While the studies came thick and fast, the government backtracked, delaying its childhood obesity strategy and tentatively suggested that a sugar tax was unlikely to be included.
The delay was described by “unacceptable” by campaigners as the government rescheduled its long-awaited strategy for the summer of 2016.
The sugar tax is announced
It came as a surprise to many when Mr Osborne included a planned sugar tax as part of the 2016 Budget in March.
Speaking at the House of Commons, Mr Osborne said: “I am not prepared to look back at my time here in this Parliament, doing this job and say to my children’s generation ‘I’m sorry. We knew there was a problem with sugary drinks. We knew it caused disease. But we ducked the difficult decisions and we did nothing’.”
It was revealed that manufacturers of soft drinks will be taxed on the volume they produce or import. Drinks will fall into two bands: one for total sugar content over 5g per 100ml, and a second band for drinks with more than 8g per 100ml.
The tax will not directly affect consumers, but some people with diabetes were left wondering if it meant hypo treatments such as Lucozade would become more expensive. We looked at the maths behind the tax and sought to assuage the diabetes community regarding the levy’s cost implications.
Launch of the childhood obesity strategy
Theresa May’s appointment as the new prime minister in July, which made her the first ever world leader with type 1 diabetes, saw the childhood obesity strategy sped up.
It was finally launched in August, but received vitriol from critics who called the strategy “weak” and “embarrassing” A major criticism was the introduction of a voluntary target for the food and drink industry to reduce sugar in products by 20 per cent, which was deemed “pointless”.

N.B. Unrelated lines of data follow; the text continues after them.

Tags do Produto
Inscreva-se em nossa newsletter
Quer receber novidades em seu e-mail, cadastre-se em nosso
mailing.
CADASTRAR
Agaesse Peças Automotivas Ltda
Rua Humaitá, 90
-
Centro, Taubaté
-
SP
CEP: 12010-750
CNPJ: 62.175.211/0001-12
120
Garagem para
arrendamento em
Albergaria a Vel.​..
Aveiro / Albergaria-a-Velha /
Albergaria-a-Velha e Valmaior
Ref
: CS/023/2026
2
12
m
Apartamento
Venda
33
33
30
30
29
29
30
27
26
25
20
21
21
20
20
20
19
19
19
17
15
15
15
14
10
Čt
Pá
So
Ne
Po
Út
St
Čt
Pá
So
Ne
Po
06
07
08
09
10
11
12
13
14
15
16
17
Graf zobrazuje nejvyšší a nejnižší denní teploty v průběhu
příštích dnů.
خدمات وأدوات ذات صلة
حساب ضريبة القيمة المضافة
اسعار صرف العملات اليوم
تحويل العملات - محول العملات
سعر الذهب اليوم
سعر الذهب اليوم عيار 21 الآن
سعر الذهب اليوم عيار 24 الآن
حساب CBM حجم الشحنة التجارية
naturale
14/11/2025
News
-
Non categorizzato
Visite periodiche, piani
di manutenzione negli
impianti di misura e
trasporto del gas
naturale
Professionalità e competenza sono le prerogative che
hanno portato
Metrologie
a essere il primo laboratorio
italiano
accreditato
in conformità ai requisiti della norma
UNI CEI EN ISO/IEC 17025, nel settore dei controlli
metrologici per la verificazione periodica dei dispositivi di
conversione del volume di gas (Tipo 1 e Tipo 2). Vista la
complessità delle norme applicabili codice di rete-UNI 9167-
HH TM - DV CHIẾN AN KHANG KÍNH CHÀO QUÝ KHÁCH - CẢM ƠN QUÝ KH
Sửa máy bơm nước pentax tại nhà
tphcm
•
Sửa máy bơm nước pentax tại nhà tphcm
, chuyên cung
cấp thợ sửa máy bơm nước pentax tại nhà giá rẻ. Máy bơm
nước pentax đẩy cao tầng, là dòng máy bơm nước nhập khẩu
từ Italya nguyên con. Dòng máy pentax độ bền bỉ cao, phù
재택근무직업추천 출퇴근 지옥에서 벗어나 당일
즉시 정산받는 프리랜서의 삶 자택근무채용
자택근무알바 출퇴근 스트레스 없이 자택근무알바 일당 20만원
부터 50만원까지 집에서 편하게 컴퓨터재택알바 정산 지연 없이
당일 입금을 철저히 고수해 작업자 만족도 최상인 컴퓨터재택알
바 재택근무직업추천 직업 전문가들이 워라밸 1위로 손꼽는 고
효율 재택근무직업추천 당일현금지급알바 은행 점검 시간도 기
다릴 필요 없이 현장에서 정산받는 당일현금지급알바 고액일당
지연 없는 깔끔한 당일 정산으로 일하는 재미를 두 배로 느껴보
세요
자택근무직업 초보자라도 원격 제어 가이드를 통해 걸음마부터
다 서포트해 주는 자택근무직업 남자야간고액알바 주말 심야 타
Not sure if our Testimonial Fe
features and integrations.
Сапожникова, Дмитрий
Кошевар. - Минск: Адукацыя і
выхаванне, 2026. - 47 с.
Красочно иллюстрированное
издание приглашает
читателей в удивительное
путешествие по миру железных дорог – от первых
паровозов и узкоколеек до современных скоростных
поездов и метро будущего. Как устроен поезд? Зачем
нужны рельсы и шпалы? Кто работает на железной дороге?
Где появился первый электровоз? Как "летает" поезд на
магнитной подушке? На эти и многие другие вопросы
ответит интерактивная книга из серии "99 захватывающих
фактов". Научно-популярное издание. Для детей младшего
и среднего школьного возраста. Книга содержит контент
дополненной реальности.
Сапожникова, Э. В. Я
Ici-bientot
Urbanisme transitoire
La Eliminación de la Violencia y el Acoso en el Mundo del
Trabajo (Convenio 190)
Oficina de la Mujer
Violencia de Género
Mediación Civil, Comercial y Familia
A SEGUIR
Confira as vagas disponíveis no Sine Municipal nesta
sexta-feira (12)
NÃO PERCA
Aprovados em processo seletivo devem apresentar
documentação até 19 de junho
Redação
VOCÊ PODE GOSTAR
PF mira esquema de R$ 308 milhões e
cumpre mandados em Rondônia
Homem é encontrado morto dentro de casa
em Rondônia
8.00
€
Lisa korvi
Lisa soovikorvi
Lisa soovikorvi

“Although the government proposes targets for food companies to reduce the level of sugar in their products, the fact that these are voluntary and not backed up by regulation renders them pointless,” said Professor Parveen Kumar, the BMA board of science chair.
The strategy was also censured for failing to include a ban of junk food promotions in supermarkets and restricting junk advertising to children through television – two measures previously recommended by PHE.
Later in 2016, the Committee on Advertising Practice (CAP) eventually announced that a ban for online junk food adverts targeting children would be introduced in July 2017
Looking ahead to 2018
The soft drinks industry already seems to be mobilising towards 2018 preparations, with PepsiCo announcing in October 2016 that their most sugary drinks will have reduced sugar by 2025.
The potential approaches of the soft drink industry formed the core of a study published by University of Oxford researchers in December 2016 that predicted the effects of the 2018 sugar tax
The research team assessed realistic better and worse scenarios using modelling of three possible levy reactions: reformulating drinks to lower sugar content, raising the price of sugary drinks and encouraging consumers to switch to lower sugar drinks.
They theorised that all possible reactions would significantly reduce the number of people who become obese and improve the health of children, resulting in fewer cases of type 2 diabetes and less incidences of tooth decay.
As 2016 came to an end, the World Health Organisation (WHO) released a report further stressing the importance of sugar taxes in improving worldwide health.